A-PUSH against patriotism


Courtesy of huffingtonpost.com

Because of a high number of teacher absences, two Jefferson County Schools, Standley Lake High School and Conifer High School, have canceled classes on Friday, Sept. 19, 2014, and closed their doors.

Sarah Markiewicz, Staff Writer

The American Revolution. Slavery. The Vietnam War. In high school history classes, all are taught with enough emphasis to uphold the patriotic spirit of young Americans. However, a presentation that is filled with too much patriotism does not sound appealing for someone like me who has opinions against a conservative force-feeding of patriotism and biased information.

Perhaps to counter this, College Board had decided to dissolve any emphasis on patriotism and to prompt critical thinking from students by focusing more on controversial events in a prospective revised AP United States history curriculum. If the plans pull through, juniors throughout the nation will be the first subjects of the amended course next fall.

However, this revised curriculum has sparked outrage not only from conservatives but from those who support College Board’s decision as well. Overall I support the students from Colorado who rallied against Jefferson County School District’s decision to abort this anti-patriotic curriculum. Perhaps I may not know enough about politics to make the most informed or sagacious opinions, but I can understand that the students are making a peaceful effort to have some say in a curriculum that will most likely influence them as adults.

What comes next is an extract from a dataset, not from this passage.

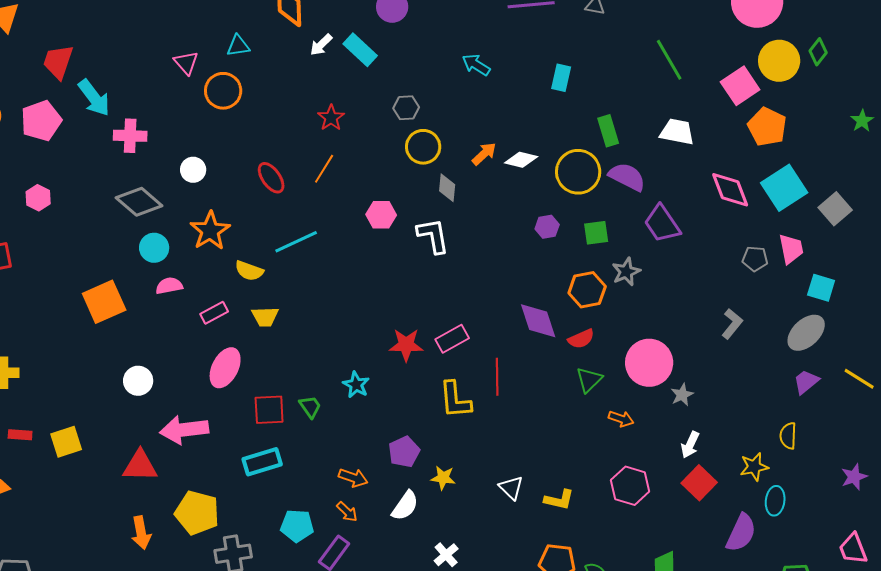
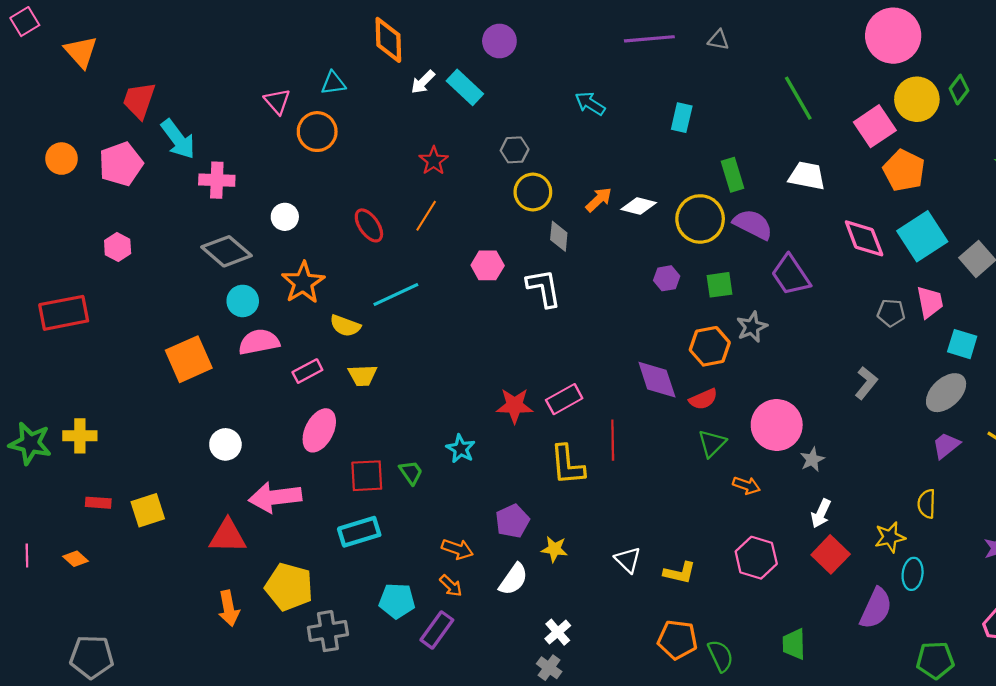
pink semicircle: (169, 286) -> (259, 342), size x1.4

After all, many of us spent a majority of elementary school history class learning about the contributions of our infamous (and often white) fathers of the United States. While these people cannot be ignored, we as College Board students should be provided with a sufficient understanding of every side of our history. So far in my experience with the current APUSH curriculum, I have learnt more than I have in my past American history classes (and I’ve sat through my fair share of them.) Perhaps I hadn’t paid attention before, but there is much to learn about the controversial revolts of the lower classes and minority groups as well as about the more often-debated blunders of our mostly Anglo-Saxon government officials.

Of course, the curriculum should not present the “dark” or “controversial” information about our country in a way that would direct public sentiment against the government. I understand that there are some who think that a lack of any sort of patriotism will have young people joining terrorist associations. This may be a bit extreme, but I do believe that too much emphasis on the wrongdoings of our government will breed a lot of cynicism from our citizens that could potentially mean danger.

For this reason, many people, and not just conservatives, have the priority of national security on their minds when they object to the obliteration of patriotism. So it should be considered that most do not fight against a revised curriculum for the sake of political brainwashing. In the end, no matter if the course is amended to include more or less patriotism, we can take the resulting dissonance as a good indication that our future electorate is already standing up for its moral values.